April 1, 2026: the joke’s on me these days smh
Happy day comrades 💖
While bopping about in life, I was listening to something where someone was talking about choosing to avoid distractions to embrace the discomfort… and felt like it was really speaking to me. For years, I’ve sought distractions. They’ve never done me any good and always had me running in the same cycles wondering… why nothing was changing. It took me years outside of the environment I was raised in to realize this.
It took me years to learn these few things about myself and life:
Who I am is plenty. If I’m ever “too much,” good luck finding and settling for less.
I don’t have to perform a certain way, dress certain way, act or be a certain way to be celebrated.
I go where I’m celebrated and embraced, not just tolerated.
Uncertainty and silence are also an answer.
Since I’ve learned these things and have taken my steps into my own spiritual journey, it’s taken some people aback. It’s reasonable. I’ve been embracing those who have seen me in the many phases of my life and still choose to have me a part of their lives. I’m happy to know I have friends in different area codes these days!

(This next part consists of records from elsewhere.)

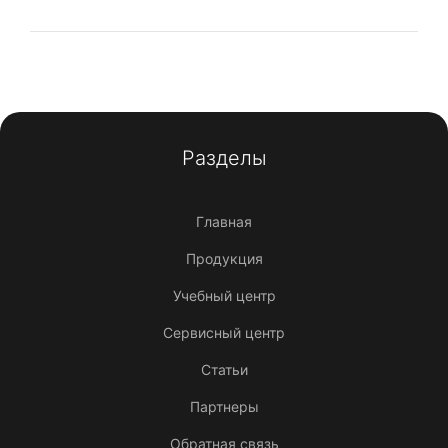
Разделы
Главная
Продукция
Учебный центр
Сервисный центр
Статьи
Партнеры
Обратная связь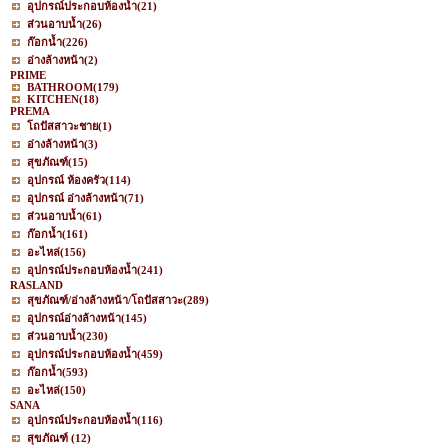
อุปกรณ์ประกอบห้องน้ำ
(21)
ส่วนอาบน้ำ
(26)
ก๊อกน้ำ
(226)
อ่างล้างหน้า
(2)
PRIME
BATHROOM
(179)
KITCHEN
(18)
PREMA
โถปัสสาวะชาย
(1)
อ่างล้างหน้า
(3)
สุขภัณฑ์
(15)
อุปกรณ์ ห้องครัว
(114)
อุปกรณ์ อ่างล้างหน้า
(71)
ส่วนอาบน้ำ
(61)
ก๊อกน้ำ
(161)
อะไหล่
(156)
อุปกรณ์ประกอบห้องน้ำ
(241)
RASLAND
สุขภัณฑ์/อ่างล้างหน้า/โถปัสสาวะ
(289)
อุปกรณ์อ่างล้างหน้า
(145)
ส่วนอาบน้ำ
(230)
อุปกรณ์ประกอบห้องน้ำ
(459)
ก๊อกน้ำ
(593)
อะไหล่
(150)
SANA
อุปกรณ์ประกอบห้องน้ำ
(116)
สุขภัณฑ์
(12)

Being back in Gwinnett now for what’s been 4-5 months, I’ve gotten into our own swing of things. Things haven’t really panned out the way I want them to, but whatever is in God’s hands is gonna be better anyway. I just gotta be okay with embracing the discomfort. Extending the olive branch when I truly don’t want to. Setting the positive example.
Until next time, here’s three things today that make me happy:
our new puppy Sadie, “everything showers”, fresh brewed coffee.
Trust in the Lord with all your heart and lean not on your own understanding; in all your ways submit to Him, and He will make your paths straight.
Proverbs 3:5-6
Celebrate what makes you happy always.